Gestern war es beinahe wie in München, Hendl, Haxe, Braten, Brezn, Weissbier bis zum Abwinken, die Deko in bayerisch-blau, und das Münchner Hofbräuhaus liess grüssen. Die obligatorischen Tänze auf den Tischen, zu bayerischer Musik und den bekannten Stimmungsliedern der üblichen Fetenhits-Interpreten, zahllose Menschen schienen ausser Rand und Band.
Ich muss gestehen, mit jedem Mass Bier finde auch ich jedesmal immer mehr Gefallen daran. Vor allem im Kreise meiner lieben Freunde, die ich heute einmal von dieser Stelle grüße.
Auch und insbesondere die von der Insel Mallorca und den Balearen, ohne deutsches oder gar bayrisches Blut in ihren Adern. Ihr ward zunächst bestimmt etwas erstaunt, denn ihr konntet gestern auch den Marlon tanzen sehen. Aber, und das ist meine kleine Genugtuung, letztendlich hat auch euch das befremdliche alemannische Gehabe gefallen.
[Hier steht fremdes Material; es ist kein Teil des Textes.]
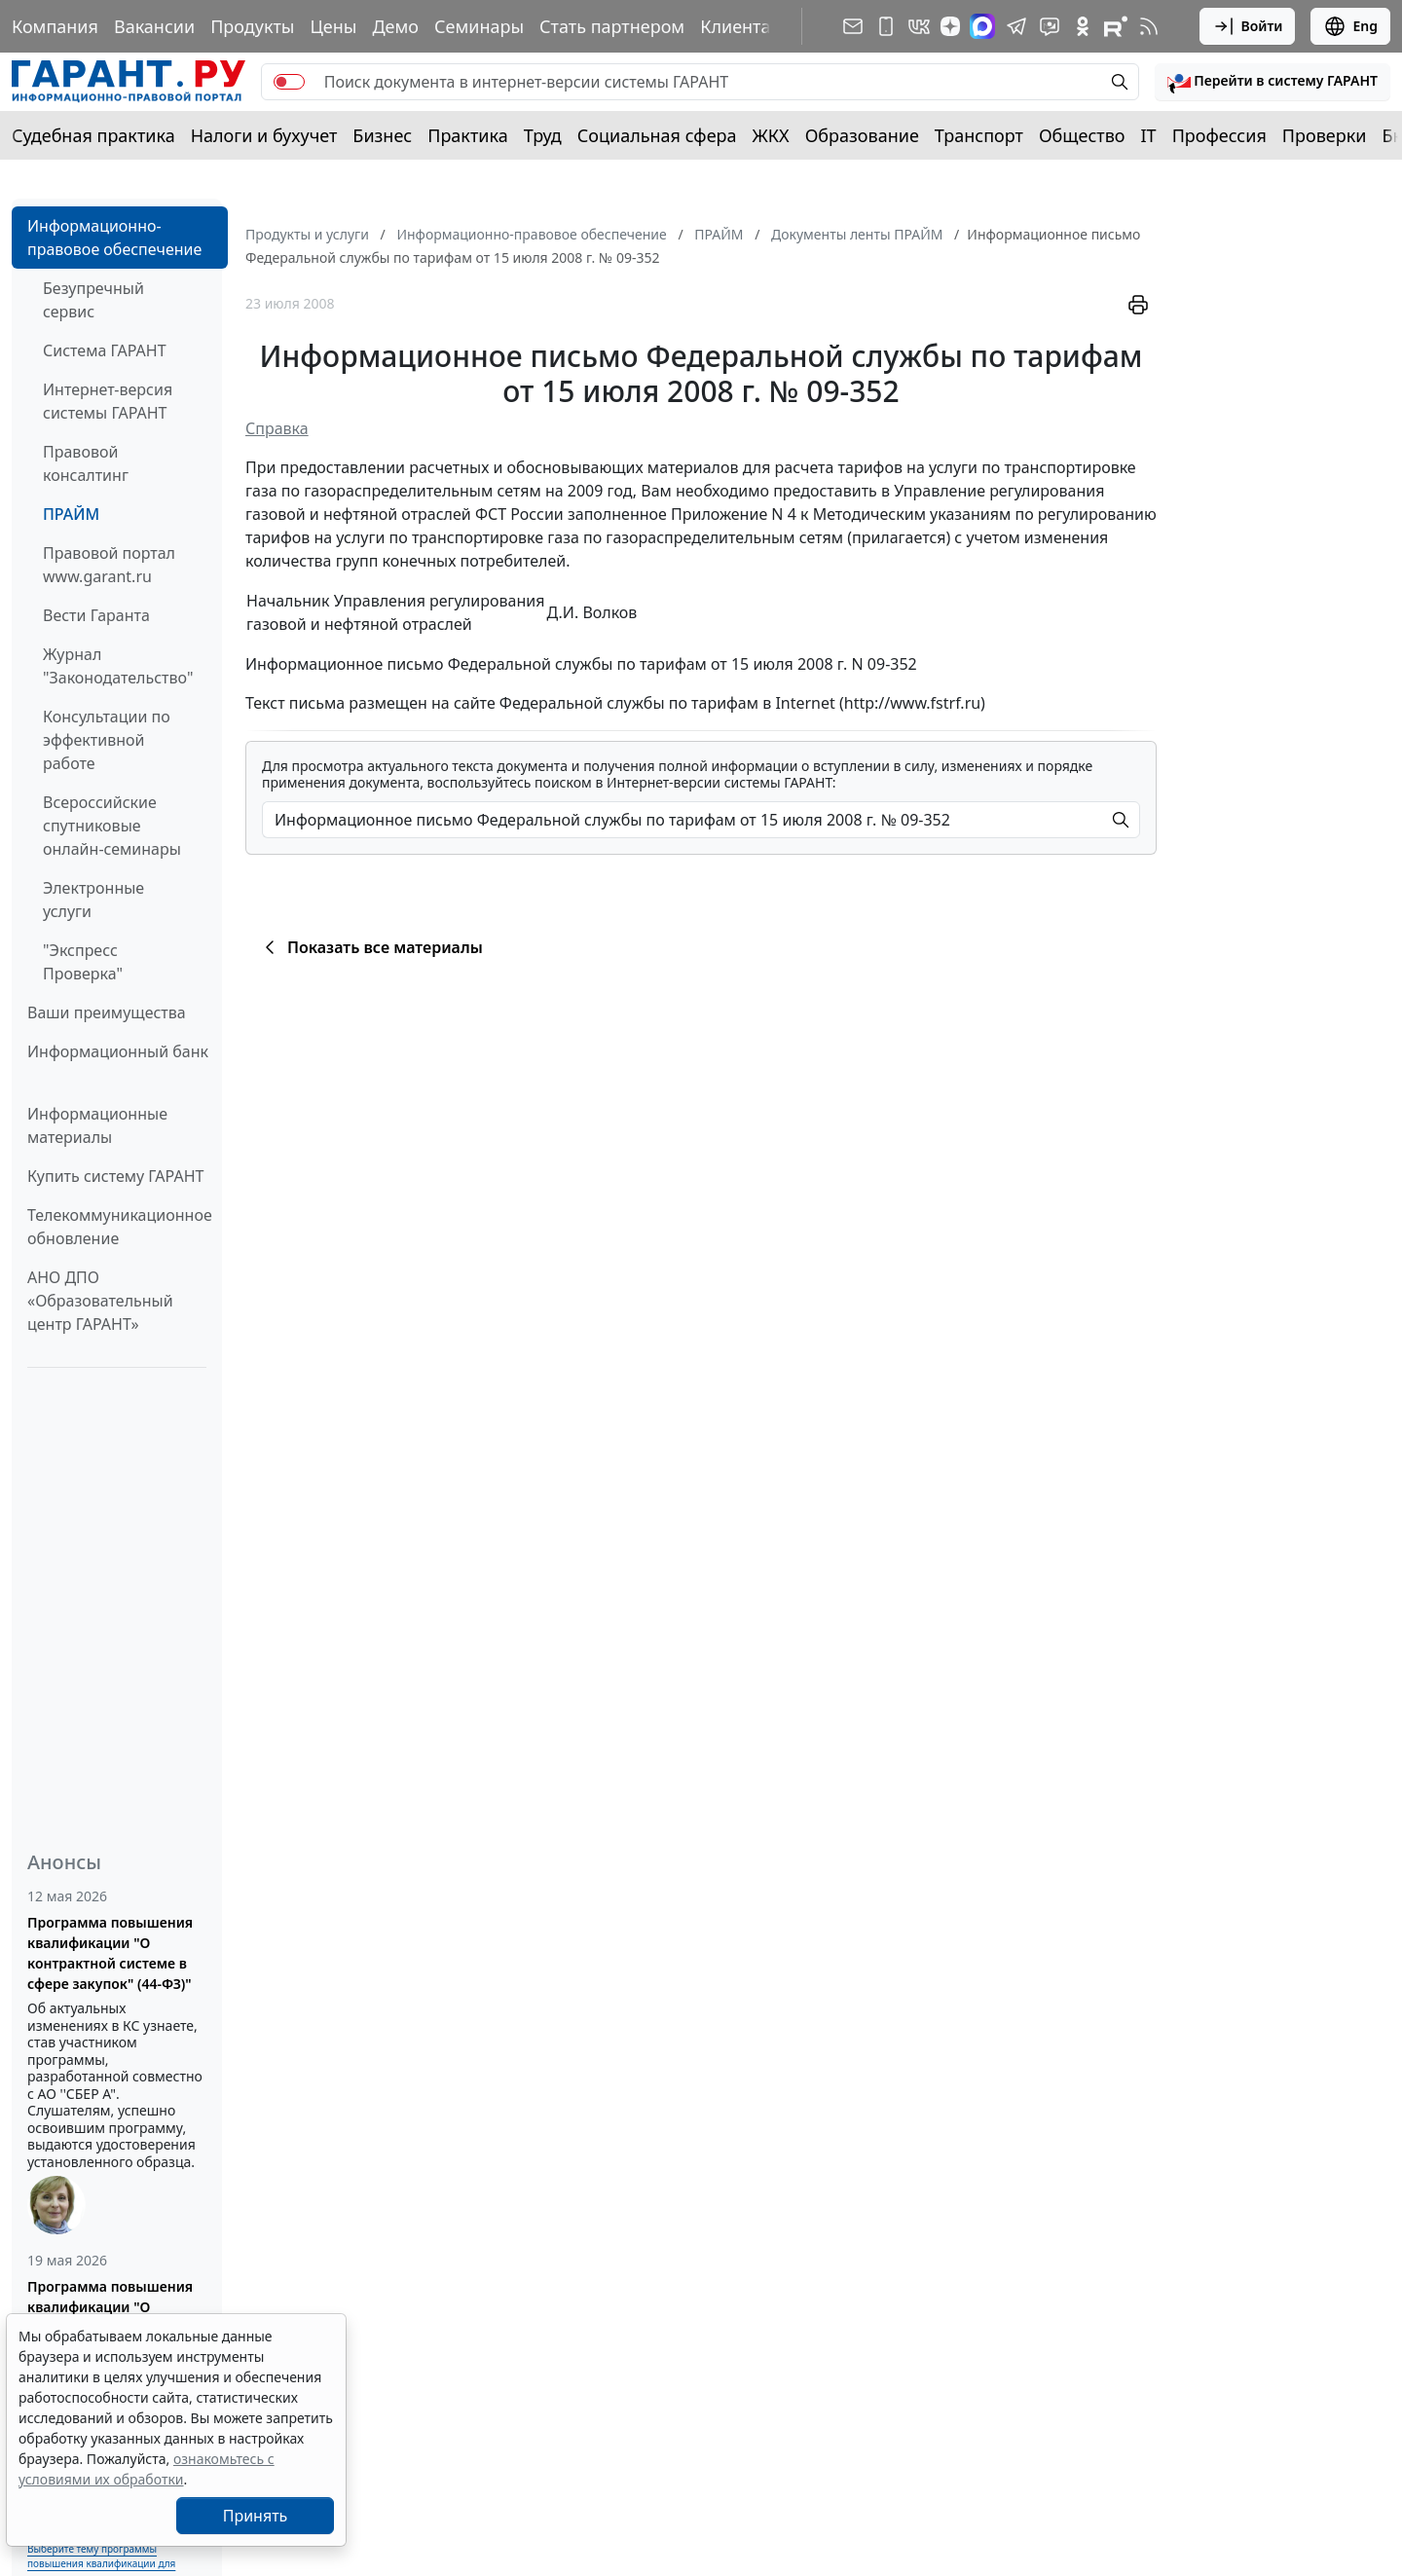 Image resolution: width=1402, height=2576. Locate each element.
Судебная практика (93, 135)
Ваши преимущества (106, 1012)
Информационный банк (117, 1051)
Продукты (252, 26)
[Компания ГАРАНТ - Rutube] (1115, 26)
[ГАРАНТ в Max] (982, 26)
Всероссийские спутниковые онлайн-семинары (112, 825)
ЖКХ (771, 135)
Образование (862, 135)
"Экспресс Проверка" (83, 961)
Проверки (1324, 135)
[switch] (289, 82)
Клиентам (742, 26)
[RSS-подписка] (1149, 26)
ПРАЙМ (71, 514)
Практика (467, 135)
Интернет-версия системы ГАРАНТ (107, 401)
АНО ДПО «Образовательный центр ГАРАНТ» (100, 1301)
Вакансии (154, 26)
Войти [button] (1247, 26)
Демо (395, 26)
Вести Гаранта (96, 615)
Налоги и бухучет (264, 135)
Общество (1082, 135)
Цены (333, 26)
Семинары (479, 26)
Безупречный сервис (93, 299)
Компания (55, 26)
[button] (1272, 81)
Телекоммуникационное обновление (119, 1226)
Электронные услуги (93, 899)
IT (1149, 135)
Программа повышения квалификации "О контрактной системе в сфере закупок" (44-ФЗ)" (110, 1953)
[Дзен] (950, 26)
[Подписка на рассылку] (853, 26)
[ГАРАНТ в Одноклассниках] (1082, 26)
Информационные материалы (97, 1125)
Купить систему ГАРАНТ (115, 1176)
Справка (277, 428)
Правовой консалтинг (86, 463)
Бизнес (382, 135)
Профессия (1219, 135)
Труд (543, 135)
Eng (1350, 26)
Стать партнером (611, 26)
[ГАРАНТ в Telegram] (1016, 26)
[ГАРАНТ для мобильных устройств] (886, 26)
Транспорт (979, 135)
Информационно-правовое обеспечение (114, 237)
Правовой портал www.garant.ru (109, 564)
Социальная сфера (657, 135)
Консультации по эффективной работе (106, 740)
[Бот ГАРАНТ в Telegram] (1049, 26)
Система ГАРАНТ (104, 350)
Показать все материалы (370, 947)
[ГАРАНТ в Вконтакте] (919, 26)
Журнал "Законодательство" (118, 666)
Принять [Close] (255, 2515) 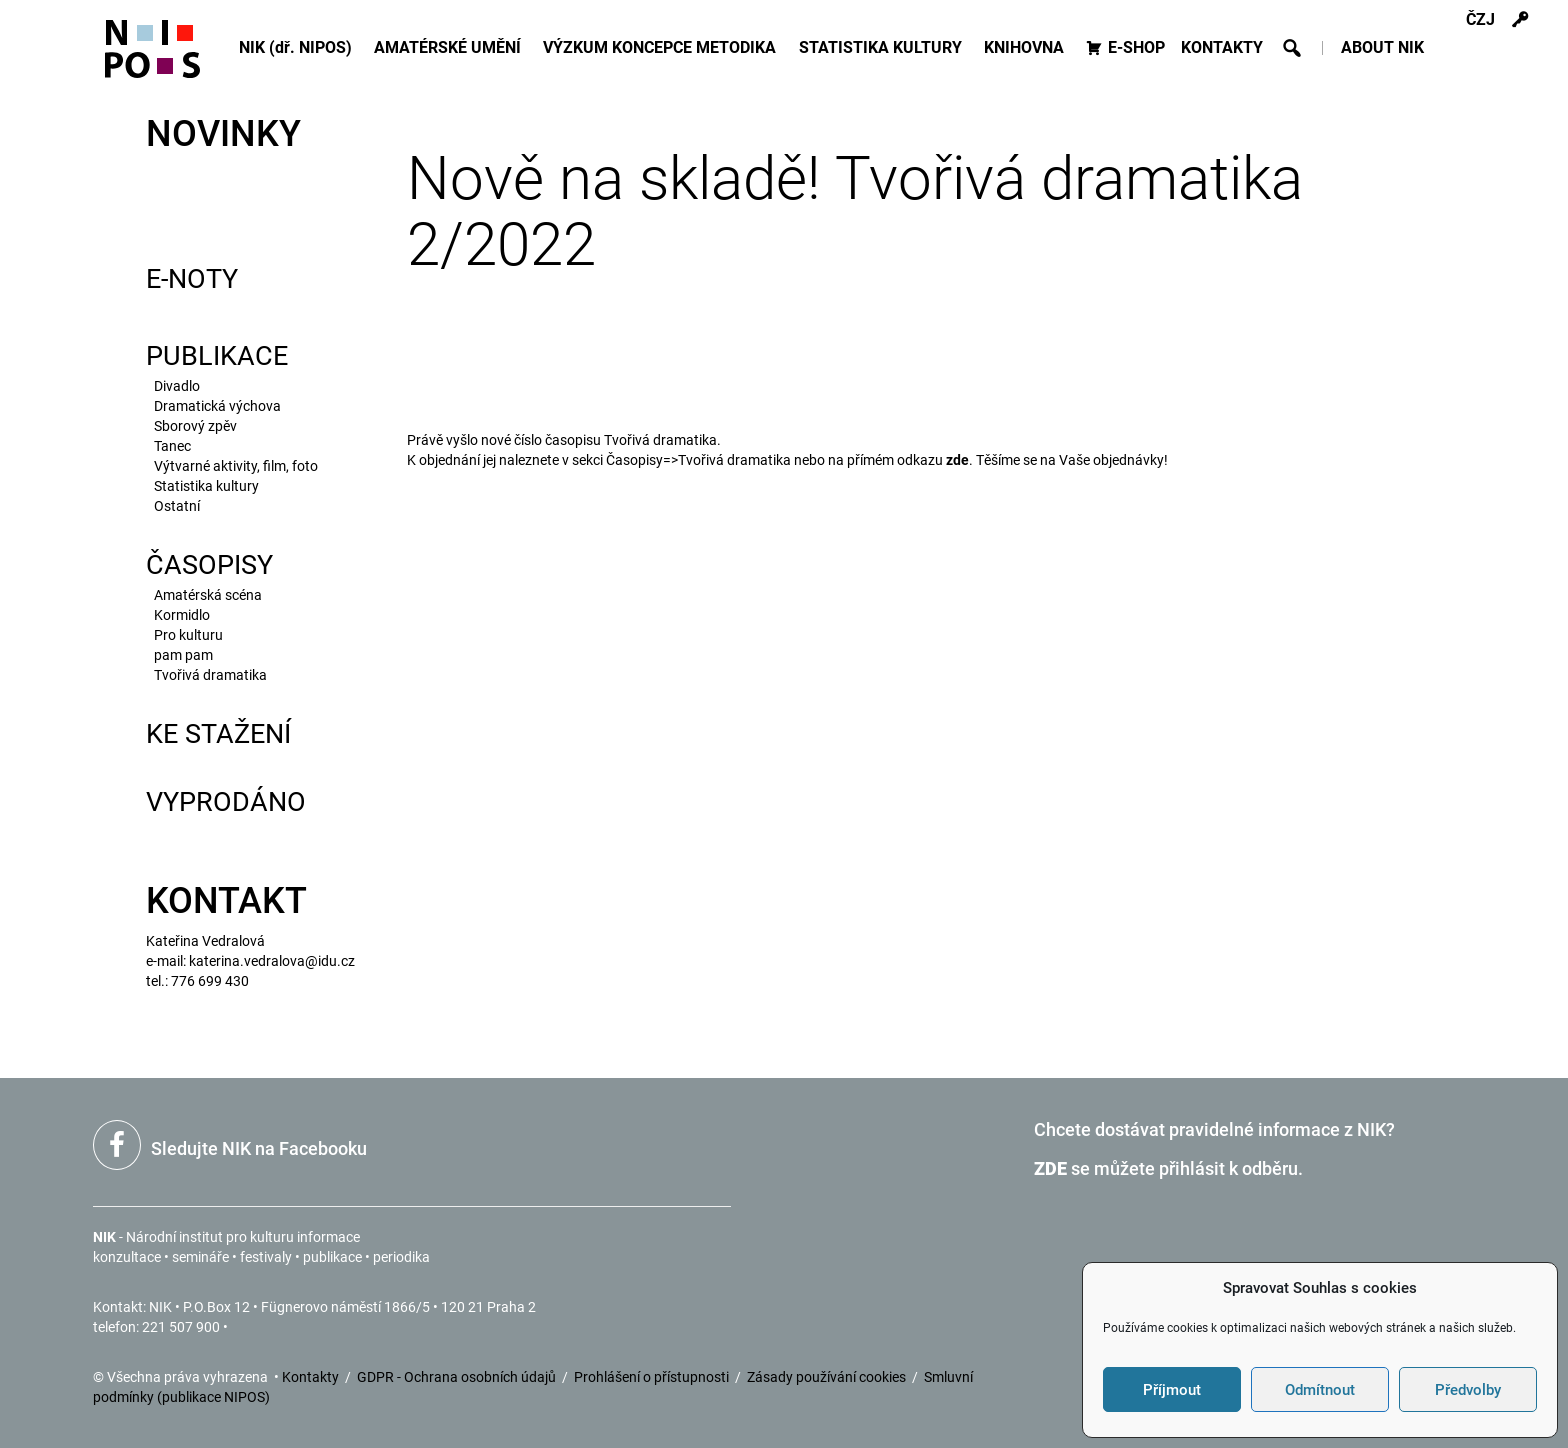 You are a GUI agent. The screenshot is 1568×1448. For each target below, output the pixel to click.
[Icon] (152, 57)
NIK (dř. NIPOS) (298, 47)
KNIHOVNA (1027, 47)
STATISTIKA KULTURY (883, 47)
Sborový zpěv (195, 426)
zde (957, 460)
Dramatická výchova (217, 406)
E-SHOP (1136, 47)
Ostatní (177, 506)
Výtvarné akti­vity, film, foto (236, 466)
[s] (1520, 20)
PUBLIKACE (217, 356)
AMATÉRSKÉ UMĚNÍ (450, 47)
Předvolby (1468, 1390)
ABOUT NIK (1382, 47)
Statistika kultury (206, 486)
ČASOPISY (209, 565)
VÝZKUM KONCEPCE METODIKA (662, 47)
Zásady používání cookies (828, 1377)
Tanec (172, 446)
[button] (1292, 48)
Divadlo (177, 386)
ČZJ (1480, 19)
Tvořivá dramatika (210, 675)
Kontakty (312, 1377)
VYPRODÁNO (226, 802)
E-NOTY (192, 279)
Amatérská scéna (208, 595)
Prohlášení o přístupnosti (653, 1377)
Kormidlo (182, 615)
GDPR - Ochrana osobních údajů (458, 1377)
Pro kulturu (188, 635)
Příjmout (1172, 1390)
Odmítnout (1320, 1390)
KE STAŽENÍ (218, 734)
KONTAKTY (1222, 47)
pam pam (183, 655) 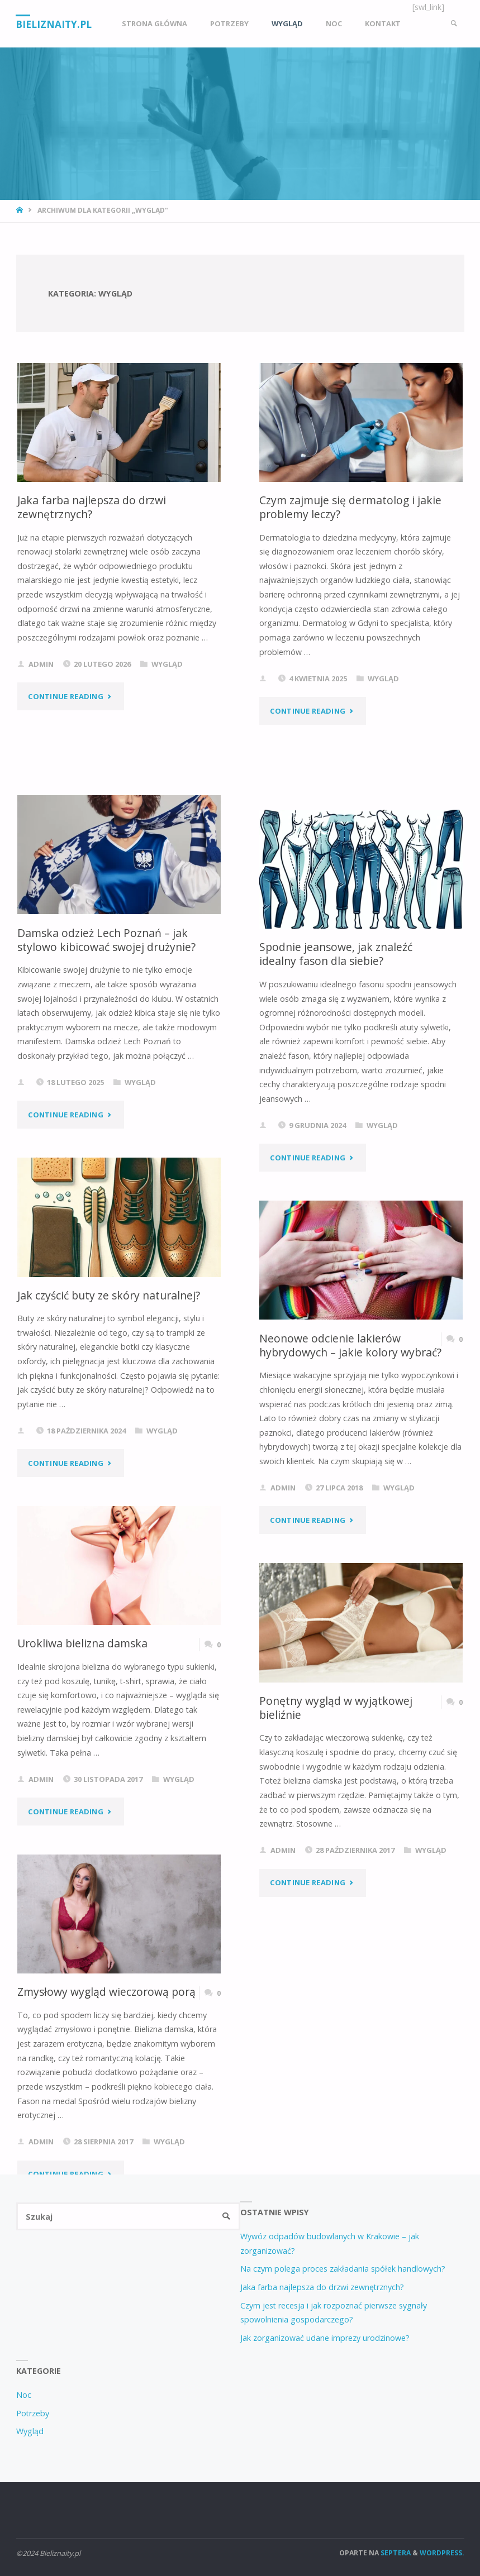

Mit jeder Mass Bier strahltet ihr Stück um Stück ein wenig mehr, schlussendlich schon fast schon wie ein richtiger bajuwarischer Stier. Das Wichtigste, das ihr jetzt und heute wisst, der Cabezas Quadradas ganz und gar nicht bayerischer Abstammung ist.
Meine ersten Grüße gehen heute an die Veranstalter in Paguera. Gratulation, euer Oktoberfest muss ganz genauso im nächsten Jahr wiederholt werden. Das eine oder andere, vor allem draussen, das könnte man noch verbessern, drinnen da kam das Oktoberfest-Feeling ganz sicher auf. Eure Preise, na ja, Angebot und Nachfrage, so ist es nunmal, und diese Nachfrage, diese ist zweifelsfrei vorhanden.
Mein Gruß hinüber nach Deutschland, er geht heute natürlich vor allem nach Bayern. Eure Münchner, eure bayerische Lebensart, vor allem die oberbayrische, sie ist weltweit seit Jahrzehnten unheimlich gefragt. Allen Buh- und Schmährufen einiger Spassbremsen zum Trotz, Bayern scheint die Menschen nunmal glücklich zu machen.
Wie immer auch Grüße an alle anderen hier auf meiner Insel, eine Insel der bayerischen Sehnsüchte.